I’ve been battling a season of slight insomnia, and I found this to be fitting.  My brain starts wondering, then all of a sudden it’s off in La La Land and I’ve lost track. When my sleep is lacking I tend to pray (usually that does the trick, Sorry Lord. I just can’t help it) but recently I’ll be praying and moving down my list of friends and family then all of a sudden I’m making my grocery list for the New Year. Then I catch myself, stop and wonder how praying for so and so’s this and that led me to where I could find the cheapest ground turkey? Then…. I just start praying for more wisdom with my grocery budget. HA! He cares about that, right? Yeah, he must. If it concerns me, it concerns him.

IMG_6918

This. I died. My hubs, he’s seriously the greatest. He usually does the dishes. The “I cook, you clean” method works great in our home. We are both working full-time so chores are typically split up. However, I must say he’s a champ and often surprises me with a clean house when he gets off early on some days. I.Am.Spoiled. I know that, and I love it, and I appreciate it more than he’ll ever know. Maybe Acts of Service is one of my main love languages? Who knows.

Happy Friday! I hope you all have Christmas parties to attend, cookies to eat, family and cozy cuddle time to enjoy!

XO

 

 

 

Freaky Friday? Oh my!

 

 

Freaky Friday?

Well, I’m a day late! But holy cow, I promise I have good excuses. Ok, well maybe not. Work was busy, and I have freaky-ness to share that consumed my after-work hours. As I mentioned in my previous post, there hasn’t been much going on to share. I try to snap a picture as often as possible, but somehow time just keeps flying by. My heart is still constantly thankful and being intentional about my uphill climb has made such a huge difference for me.

So I’m feeling like this accurately, and graphically, shows how my week went. Or more precisely, our Friday. WIN for my Friday: I wasn’t late for work.

IMG_6860

Isn’t that the truth? I’m so glad I am adaptive enough to go with the flow and be ok with what happens.

In the middle of my day I got an unexpected visitor(s). B brought little Peanut by to give me a super thoughtful gift:

IMG_6878

 I love flowers, like LOVE flowers.

IMG_6879

Anyone who really knows me, knows I love me some flowers. I especially love the little one who has such a big heart to give and give and give! I am so overwhelmed with such generosity!! LOVE them, and THANK you Peanut and B.

IMG_6855

My great idea: defrost chicken in a freezer bag in the fridge. Figured that would be sufficient. HAHAHA, I was wrong. Mid afternoon I get a text from the hubs that chicken juices had devoured our entire fridge. He spent the next hour cleaning out said fridge. Throwing away a good portion of food that had been contaminated (thanks babe, seriously!). This was also shortly before he had realized he left his wedding ring at work 30 minutes away. Haha, poor dude. I offered to pick it up on my way home, but he declined.

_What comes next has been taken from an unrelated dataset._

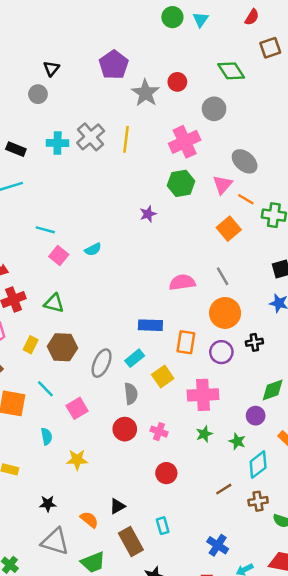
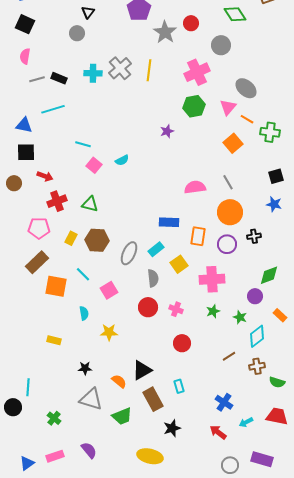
black triangle: (117, 506) -> (142, 370), size x1.5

Once I got home from work it was time to cook. Dinner was going to be a yummy bread-less chicken parmesan – with the chicken that had caused the mess earlier. Although it made a mess, it was still good to eat and cook up, still cold just a leaky bag. Easy enough, right?

IMG_6882

Yeah, apparently my Pyrex dish didn’t feel cooking anything tonight. Shattered right in the oven. leaked all the juices from the chicken, making a huge mess of glass pieces and well, chicken. Lots have asked if the dish was cold or something, nope. It was room temp with just normal chicken.

IMG_6883

Shortly after we decided that it was a Taco Bell night. Yeah, not a healthy choice, but after the hassle, it wasn’t worth it to start over and defrost more chicken…etc.

IMG_6885

Taco Bell it was. It was good. Better than glass with a side of chicken, right? Ps: the green sauce from Taco Bell, my favorite!

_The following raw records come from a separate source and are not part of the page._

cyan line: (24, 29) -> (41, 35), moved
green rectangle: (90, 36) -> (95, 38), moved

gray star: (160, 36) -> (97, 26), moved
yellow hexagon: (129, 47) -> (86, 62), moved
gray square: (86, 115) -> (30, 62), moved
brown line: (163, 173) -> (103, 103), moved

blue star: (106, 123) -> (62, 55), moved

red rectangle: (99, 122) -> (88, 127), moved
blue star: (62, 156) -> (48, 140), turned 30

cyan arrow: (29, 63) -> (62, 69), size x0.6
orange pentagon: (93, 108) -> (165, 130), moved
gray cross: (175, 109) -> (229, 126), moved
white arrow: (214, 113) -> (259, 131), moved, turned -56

When the hubs was on his way home from picking up his ring, he stopped at the store for a couple of items, I asked for pickles…. Well, I certainly got some pickles!! HAHA, 80FL ounces worth of pickles! The hubster knows me too well!

IMG_6881

 

So once we wrapped up the night with a little Taco Bell and a whirlwind of a day, I decided Saturday would be a “lay in bed and snuggle with the furry friends day”.

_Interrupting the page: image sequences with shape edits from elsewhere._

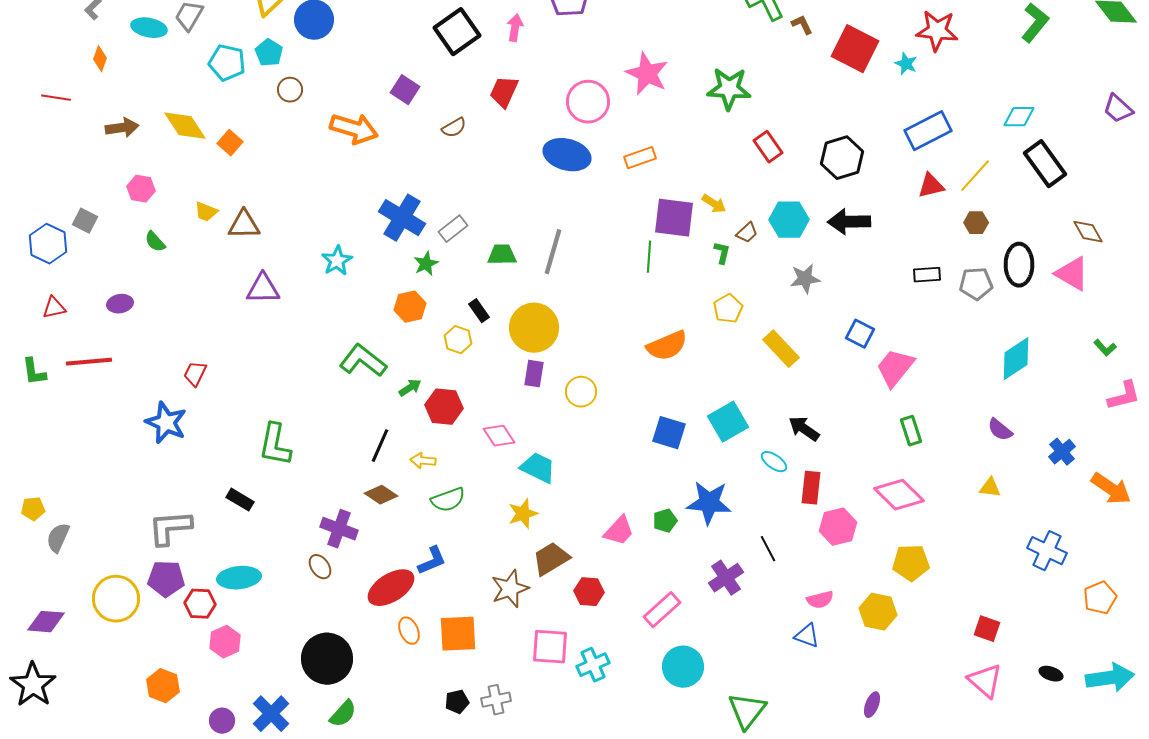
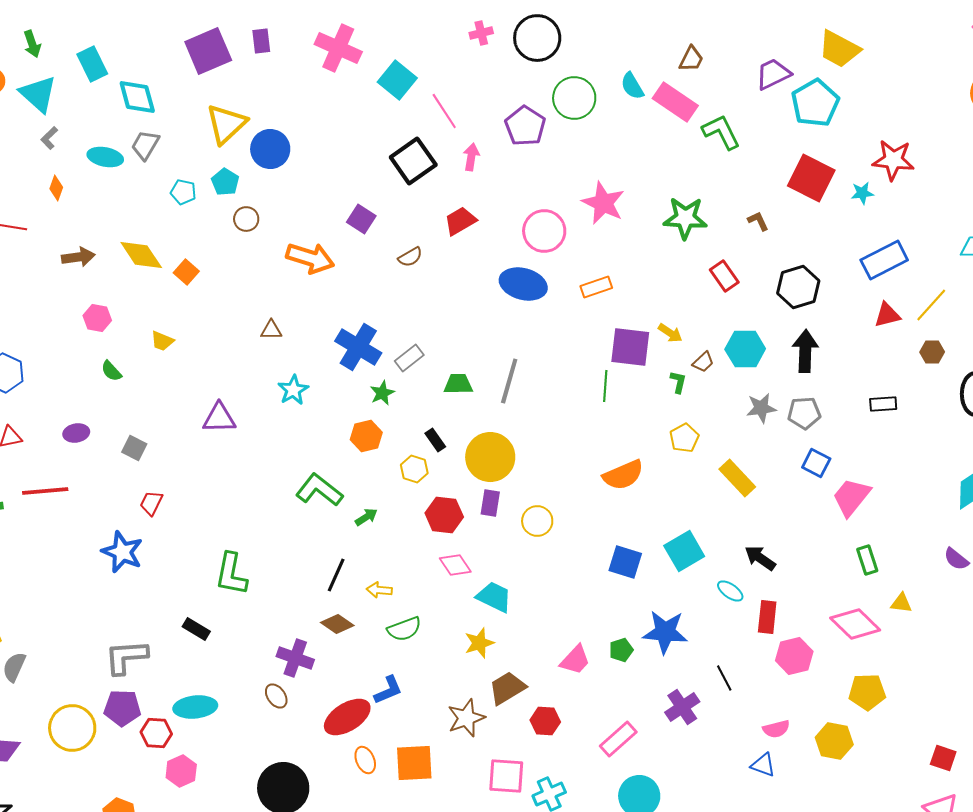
brown L-shape: (802, 25) -> (758, 221), moved
cyan pentagon: (227, 63) -> (183, 192), size x0.7
cyan star: (906, 64) -> (862, 193), turned -30
red trapezoid: (504, 92) -> (460, 221), turned 36
gray square: (85, 221) -> (134, 448), moved
black arrow: (849, 222) -> (805, 351), turned 93
brown triangle: (244, 225) -> (271, 330), moved, size x0.7
gray pentagon: (976, 284) -> (804, 413), moved
red hexagon: (444, 407) -> (444, 515), moved
yellow triangle: (990, 488) -> (901, 603), moved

So, lap top in hand, HGTV playing renovation shows, this girl is snuggled in with a drama (hopefully, attempting chicken pot pie tonight) free Saturday trying to catch up from the crazies of Friday.

 

IMG_6892

 

I think my furry friends were ok with a Fabu “Saturday” instead.

Have a Happy Weekend!!

Quiet Seasons

Lately I am finding I have some type of road block in my mind. I can’t think of anything worth sharing. Perhaps I’m even contemplating, “does anyone read this stuff? If they do, do they even care?” But, then again, I have to remember I’m not doing this for other people’s approval. I did this for me. I did this for the woman who stumbles upon this searching for hope and a sense of being understood while she’s walking through pain and grief. I did this for the husband and wife who are struggling to fight their way back to normal after miscarriage, ectopic, and missed miscarriages. I’m doing this because this is what the Lord asked me to do. So, I need to be more open about letting HIM do the writing and me obeying.

There isn’t anything huge or noteworthy going on. I feel like the holidays have stolen all my attention and energy. But, life is as usual. We just keep walking along, trusting and believing. I noticed just the other day that it has been two weeks of only my Fabu Friday blogs. While those are all great and full of fun, I haven’t really had much else to say about the everyday stuff. Umm, by the way, how the heck is it December already?

1384189490404635

My job is still moving along quite nicely (keeping me nice and busy busy), my husband is still working his bones off and also freezing his tush off on occasion (you’re the best, babe). The new car is amazing and everything I ever dreamed of. I am so incredibly thankful for that provision and so aware of the gift it is each time I start it up. I am a little annoyed that we had it for about 4 days and we have our first head light out, already…. That’s a bit irritating. But, that’s just a small details and one that doesn’t really warrant much attention.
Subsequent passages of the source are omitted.